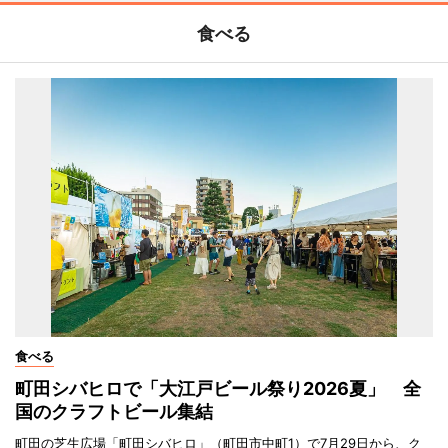
食べる
食べる
町田シバヒロで「大江戸ビール祭り2026夏」 全
国のクラフトビール集結
町田の芝生広場「町田シバヒロ」（町田市中町1）で7月29日から、ク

★ ★ ★ ★

Except for the pictures, copy the material above exactly.

• RESPONSE AREA:
食べる
食べる
町田シバヒロで「大江戸ビール祭り2026夏」 全
国のクラフトビール集結
町田の芝生広場「町田シバヒロ」（町田市中町1）で7月29日から、ク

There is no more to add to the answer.